XRP does not have a halving event. Unlike Bitcoin, which reduces its block reward by 50% approximately every four years, the XRP Ledger has no mining rewards and therefore no halvings. All 100 billion XRP were created at the network's launch in 2012, making its supply model fundamentally different from proof-of-work cryptocurrencies.
Bitcoin halvings reduce the rate of new BTC creation, creating a predictable supply squeeze that historically precedes price appreciation. XRP achieves a different kind of supply reduction through its transaction fee burn mechanism and Ripple's escrow schedule, but these operate on entirely different principles than halvings.
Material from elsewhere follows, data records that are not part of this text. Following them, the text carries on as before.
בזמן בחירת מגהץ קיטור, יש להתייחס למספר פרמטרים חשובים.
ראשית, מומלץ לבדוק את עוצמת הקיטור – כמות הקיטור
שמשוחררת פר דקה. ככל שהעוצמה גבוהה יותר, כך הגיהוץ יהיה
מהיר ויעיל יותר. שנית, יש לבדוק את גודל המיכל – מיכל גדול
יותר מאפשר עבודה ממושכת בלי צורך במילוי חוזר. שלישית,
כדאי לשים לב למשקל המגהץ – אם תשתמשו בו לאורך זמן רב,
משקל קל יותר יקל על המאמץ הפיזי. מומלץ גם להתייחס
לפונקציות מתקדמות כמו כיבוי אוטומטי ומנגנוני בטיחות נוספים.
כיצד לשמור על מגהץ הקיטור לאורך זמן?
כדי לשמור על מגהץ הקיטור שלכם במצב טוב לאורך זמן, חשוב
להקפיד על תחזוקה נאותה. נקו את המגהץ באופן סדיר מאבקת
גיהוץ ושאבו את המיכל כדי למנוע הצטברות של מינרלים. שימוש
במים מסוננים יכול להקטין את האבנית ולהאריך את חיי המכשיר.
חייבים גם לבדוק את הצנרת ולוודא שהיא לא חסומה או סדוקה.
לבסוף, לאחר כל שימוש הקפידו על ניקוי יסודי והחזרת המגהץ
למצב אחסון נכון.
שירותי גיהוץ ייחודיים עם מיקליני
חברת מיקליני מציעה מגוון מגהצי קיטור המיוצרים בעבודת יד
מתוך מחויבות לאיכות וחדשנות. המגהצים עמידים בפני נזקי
Ripple's escrow mechanism releases up to 1 billion XRP per month, with unreleased tokens returned to the end of the escrow queue. This controlled release schedule functions somewhat like a supply management tool, though it's fundamentally different from Bitcoin's halvings because it releases existing tokens rather than creating new ones at a reduced rate.
The absence of halvings means XRP's price dynamics are driven by different catalysts than Bitcoin. Instead of supply-shock events every four years, XRP's supply-demand dynamics are influenced by escrow releases, transaction fee burns, exchange reserve changes, and adoption growth. This creates a different investment thesis centered on utility-driven demand rather than predictable supply reduction events.
Some investors view the lack of halvings as a disadvantage, missing the built-in narrative catalyst that drives Bitcoin cycles. Others argue XRP's utility-driven model is more sustainable long-term, as value accrues from real usage rather than artificial scarcity events. Both perspectives have merit, and understanding this difference is important for making informed investment decisions.